LONG COVID CHI ERA COSTUI?

Pensieri della domenica
Con la pandemia da Coronavirus siamo oggi alla terza fase: la prima fu quella della rassegnazione, dei tanti infetti, delle tante morti nelle carenze del sistema; la seconda  fu quella della speranza, della acquisizione e distribuzione dei vaccini, del crollo della diffusione; la terza, quella attuale, è quella della rassegnazione. La rassegnazione è per così dire bilaterale, da una parte l’uomo che ormai sa di dover convivere col virus, dall’altra parte il virus che di variante invariante è diventato sostanzialmente poco nocivo.

Ma c’è chi non si rassegna medici, sociologi, psicologi, informatori, disinformatori, imprenditori, commercianti, patofobi, psicopatici vari, eccetera, che si erano abituati a cavalcare la pandemia e che ora conseguentemente cercano di protrarne l’area e la durata. È nato così il Long Covid.

La struttura l’hanno creata i medici definendone i sintomi attribuibili nel lungo periodo all’originario contagio . Il quadro clinico sarebbe caratterizzato da sensazione di fatica, intolleranza all’esercizio fisico, disfunzione cognitiva, limitazione delle attività quotidiane, il tutto se è presente tra le 4 e le 12 settimane dall’infezione clinicamente o immunologicamente dichiarata e accertata configurerebbe il COVID PERSISTENTE,  se si protrae oltre nel tempo costituirebbe il LONG COVID. Inoltre si tende ad includere in questo sfumato quadro clinico convalescenziale anche disturbi d’organo genericamente attribuibili ad una non precisata depressione del sistema immunitario.

Sono sorti così gli ambulatori ed i DH Long Covid con impegno di risorse, medici e  psicologi, per un’attività diagnostica e riabilitativa. L’insieme di queste strutture vivono della partecipazione dei clienti, delle loro storie cliniche e  familiari, dell’impiego senza risultati certi dei test respiratori e psicologici, creando una prospettiva assicurativa che rischia di travolgere gli organismi predisposti ed i fondi disponibili, con un problema lavorativo per le Aziende pubbliche e private con il dilatarsi dei periodi di assenze e per richieste limitazioni all’impiego sul lavoro.

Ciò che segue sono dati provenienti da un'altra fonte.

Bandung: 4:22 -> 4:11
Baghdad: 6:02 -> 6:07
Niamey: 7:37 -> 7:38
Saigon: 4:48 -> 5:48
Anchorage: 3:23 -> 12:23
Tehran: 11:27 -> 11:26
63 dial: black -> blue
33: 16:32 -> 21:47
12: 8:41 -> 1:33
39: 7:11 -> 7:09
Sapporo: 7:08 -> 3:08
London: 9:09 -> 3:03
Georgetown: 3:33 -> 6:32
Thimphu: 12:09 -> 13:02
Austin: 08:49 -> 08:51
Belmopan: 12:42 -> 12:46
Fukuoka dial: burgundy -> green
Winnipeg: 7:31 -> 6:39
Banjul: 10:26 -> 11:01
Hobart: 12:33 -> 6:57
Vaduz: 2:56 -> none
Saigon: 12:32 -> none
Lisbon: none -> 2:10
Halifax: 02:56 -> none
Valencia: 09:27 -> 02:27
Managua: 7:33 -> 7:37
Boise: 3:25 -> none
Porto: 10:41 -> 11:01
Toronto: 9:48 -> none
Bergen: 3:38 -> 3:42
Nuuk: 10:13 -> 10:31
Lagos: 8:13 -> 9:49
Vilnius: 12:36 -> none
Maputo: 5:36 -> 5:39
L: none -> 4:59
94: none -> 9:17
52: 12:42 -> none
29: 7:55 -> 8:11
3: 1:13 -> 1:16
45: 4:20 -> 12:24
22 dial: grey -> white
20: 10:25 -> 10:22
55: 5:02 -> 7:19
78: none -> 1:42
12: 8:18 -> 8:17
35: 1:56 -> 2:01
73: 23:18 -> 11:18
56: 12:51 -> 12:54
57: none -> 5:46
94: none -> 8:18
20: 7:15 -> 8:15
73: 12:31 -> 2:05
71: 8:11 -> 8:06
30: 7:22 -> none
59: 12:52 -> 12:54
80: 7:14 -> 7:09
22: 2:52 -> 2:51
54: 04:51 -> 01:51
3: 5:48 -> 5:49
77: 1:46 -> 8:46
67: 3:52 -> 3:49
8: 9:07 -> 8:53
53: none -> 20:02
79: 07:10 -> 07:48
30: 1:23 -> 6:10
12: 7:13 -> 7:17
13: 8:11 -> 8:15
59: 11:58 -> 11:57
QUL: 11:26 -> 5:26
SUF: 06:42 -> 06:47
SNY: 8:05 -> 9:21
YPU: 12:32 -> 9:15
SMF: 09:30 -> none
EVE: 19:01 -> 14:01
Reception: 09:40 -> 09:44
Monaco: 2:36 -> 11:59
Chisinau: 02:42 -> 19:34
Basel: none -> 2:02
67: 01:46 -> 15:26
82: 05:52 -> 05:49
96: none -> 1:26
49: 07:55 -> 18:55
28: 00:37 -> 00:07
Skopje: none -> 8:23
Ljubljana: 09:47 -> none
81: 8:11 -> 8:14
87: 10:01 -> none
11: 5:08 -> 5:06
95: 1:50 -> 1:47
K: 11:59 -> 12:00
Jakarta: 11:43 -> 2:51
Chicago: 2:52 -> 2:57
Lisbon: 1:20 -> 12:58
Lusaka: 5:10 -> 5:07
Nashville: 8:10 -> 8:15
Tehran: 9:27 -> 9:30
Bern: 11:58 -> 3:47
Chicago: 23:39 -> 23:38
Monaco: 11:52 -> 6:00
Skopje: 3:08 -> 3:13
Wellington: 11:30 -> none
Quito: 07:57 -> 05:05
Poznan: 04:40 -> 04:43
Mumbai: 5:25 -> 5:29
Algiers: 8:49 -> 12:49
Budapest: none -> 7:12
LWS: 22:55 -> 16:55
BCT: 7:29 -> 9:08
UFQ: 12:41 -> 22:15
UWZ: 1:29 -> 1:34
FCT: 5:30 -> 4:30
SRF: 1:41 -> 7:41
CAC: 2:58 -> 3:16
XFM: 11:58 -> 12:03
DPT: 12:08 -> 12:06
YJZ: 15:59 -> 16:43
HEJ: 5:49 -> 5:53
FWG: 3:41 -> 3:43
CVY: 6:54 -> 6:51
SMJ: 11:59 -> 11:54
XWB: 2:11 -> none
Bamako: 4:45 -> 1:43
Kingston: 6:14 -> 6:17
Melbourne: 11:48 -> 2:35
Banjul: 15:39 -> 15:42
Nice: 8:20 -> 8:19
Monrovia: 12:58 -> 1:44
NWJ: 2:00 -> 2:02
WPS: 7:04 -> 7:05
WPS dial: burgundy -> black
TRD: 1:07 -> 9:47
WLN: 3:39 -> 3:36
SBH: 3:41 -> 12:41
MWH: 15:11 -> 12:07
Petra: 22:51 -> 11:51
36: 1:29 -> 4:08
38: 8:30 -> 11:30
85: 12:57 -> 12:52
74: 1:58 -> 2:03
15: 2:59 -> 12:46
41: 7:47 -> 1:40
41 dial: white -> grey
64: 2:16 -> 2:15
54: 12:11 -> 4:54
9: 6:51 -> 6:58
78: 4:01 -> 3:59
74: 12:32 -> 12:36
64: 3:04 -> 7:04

Il fenomeno Covid è stato di grande ampiezza: ad agosto 2022 in Europa si calcolava che circa 250 milioni di persone erano state infettate dal coronavirus e che circa 1/3, di ogni età, ma prevalentemente anziani,dichiaravano persistenza della sintomatologia con un impatto enorme sui Servizi Sanitari Nazionali.

Ora è lecito domandarsi: ma quale anziano che d’inverno fa una polmonite febbrile, batterica o virale, alla fine della febbre della tosse e del trattamento con antibiotici, non presenta una sequela fatta di astenia ,anoressia e magari abulia? Perché per questi malati  è solo prevista una convalescenza senza per questo disturbare il Servizio sanitario nazionale o l’Istituto nazionale di previdenza sociale? L’infezione da coronavirus che è stata feroce all’inizio del 2020, ora è diventata debole e si presenta per lo più come una infezione delle vie aeree superiori, faringe, laringe, trachea, bronchi, analoga ad una semplice influenza, ma circondata dal terrore anziché dalla tolleranza e dalla fiducia nella guarigione.

Negli anni dopo il contagio, indipendentemente dalla entità della propria malattia originaria, troppa gente tende ad attribuire alla pregressa infezione altre patologie di nuova manifestazione. Ogni medico conosce questo fenomeno improprio, ma spesso, pro bono pacis, accetta la versione del proprio cliente. Ci sono  malati che pretendono che una colica epatica o renale ed i relativi calcoli siano insorti a  causa del Covid, e c’è chi fa lo stesso ragionamento per una rottura di menisco, ecc. ecc. In questa maniera la dimensione del fenomeno sta esplodendo come Covid Persistente e Long Covid.

Per parlare di Long Covid cioè di un quadro clinico confuso, ma di prolungata convalescenza o addirittura di invalidità e per attribuirgli una posizione nosografica ossia medicalmente certa, occorrerebbe escludere gli anziani, i depressi, gli ansiosi, i patofobi, per non parlare di quelli bravi a cavalcare le disgrazie. Ma ciò non si fa e non si è fatto attribuendo così un ulteriore carico assistenziale ed economico al Servizio Sanitario Nazionale ed alle attività lavorative.

 E la politica? Il cosiddetto Long Covid viene generalmente inteso come una opportunità per dimostrare la solidarietà sociale, nonchè la efficienza e la disponibilità del Servizio Sanitario Nazionale con dispute tra le parti per attribuirsene il merito ! Tanto e’ pantalone che paga.